El principal foco de conflicto está en las nuevas unidades de potencia híbridas, que ahora dependen mucho más de la energía eléctrica. El reglamento 2026 estableció una división cercana al 50% entre motor de combustión y potencia eléctrica, eliminando además el sistema MGU-H y aumentando el protagonismo del MGU-K.
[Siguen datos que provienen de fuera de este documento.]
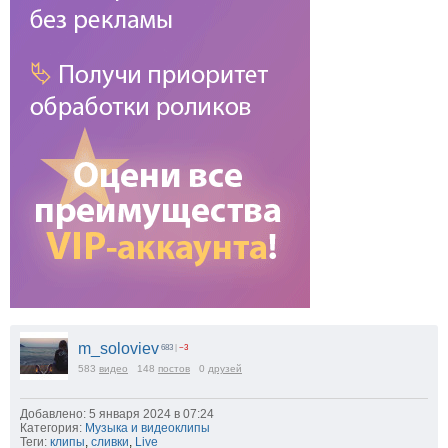
m_soloviev
683
|
−3
583
видео
148
постов
0
друзей
Добавлено: 5 января 2024 в 07:24
Категория:
Музыка и видеоклипы
Теги:
клипы
,
сливки
,
Live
Sin embargo, pilotos y equipos han criticado el excesivo ahorro de energía durante las carreras, una situación que incluso provocó diferencias peligrosas de velocidad en pista. Ante la presión, la FIA ya acordó en principio modificar el reglamento para 2027, reduciendo la carga eléctrica y devolviendo más protagonismo al motor de combustión.

Además, el organismo anunció nuevas medidas para ayudar a fabricantes que quedaron rezagados con sus motores. Bajo el sistema llamado ADUO, las marcas que estén al menos 2% por detrás del mejor propulsor podrán recibir margen extra de desarrollo y presupuesto para intentar recuperar competitividad.

La polémica dejó claro que el nuevo reglamento técnico nació bajo presión y con ajustes todavía pendientes. Mientras equipos como Mercedes parecen haber entendido mejor la nueva filosofía híbrida, otros fabricantes enfrentan serios problemas de confiabilidad y rendimiento en esta transición histórica para la Fórmula 1.